It’s possible that you receive an error about missing packages at this point that looks like this:
If so, you can use conda to install the missing packages as I do below. Just replace the missing package names with whatever packages are listed in your error message.
Then you can re-run the install command from above.
Install any other python packages you would like to use in your conda environment. As an example, I will use the below command to install some common python packages. Please modify it to suit your purposes.
Follow our instructions above to log in to JupyterHub from a browser. See the heading “Connecting.” Then come back here for further instructions.
From the JupyterHub home page, click on the green and blue icon on the left side of the screen called “Bright Tools.”
In the Bright Tools menu, you will see a heading called “Kernel Templates.” Under that heading, you should see a button that says “Conda via SLURM.” Click the symbol next to “Conda via SLURM.”
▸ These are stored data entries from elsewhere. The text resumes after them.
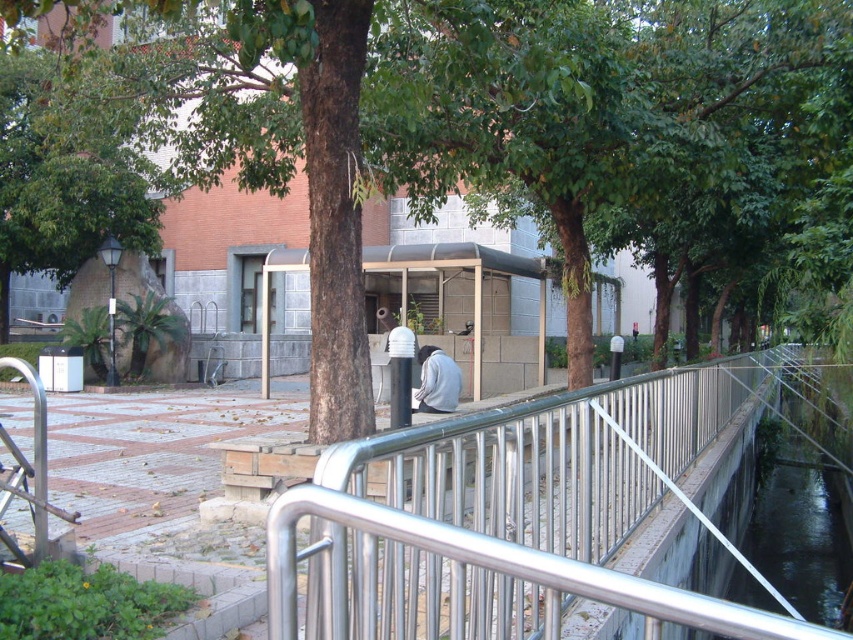 Question: From the image, what is the correct spatial relationship of brown textured tree at center in relation to clear glass waterway at center?

Choices:
 (A) above
 (B) below

Answer: (A)

Question: Does brown textured tree at center appear under clear glass waterway at center?

Choices:
 (A) yes
 (B) no

Answer: (B)

Question: Which point appears farthest from the camera in this image?

Choices:
 (A) (450, 620)
 (B) (323, 54)
 (C) (746, 552)

Answer: (C)

Question: Is brown textured tree at center wider than silver metallic railing at center?

Choices:
 (A) no
 (B) yes

Answer: (B)

Question: Which point is farther to the camera?

Choices:
 (A) (694, 572)
 (B) (663, 285)
 (C) (602, 502)

Answer: (B)

Question: Which object appears farthest from the camera in this image?

Choices:
 (A) silver metallic railing at center
 (B) clear glass waterway at center
 (C) brown textured tree at center

Answer: (C)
A menu will pop up allowing you to customize the resources you need, the conda environment, and the naming of various fields. Once you are done, click “Create.” As an example, I have updated mine to look as follows.
Note that “Number of tasks to run” means the number of cores you’d like and “List of generic consumable resources” allows you to request GPUs.
Reminder: Please only use the resources that you need. For example, please do not request more than one core if your code is not parallelizable. For more info., see here.
Don’t worry too much about setting these up perfectly right now. We will show you how to customize these manually from the command line below, allowing you to continue optimizing later.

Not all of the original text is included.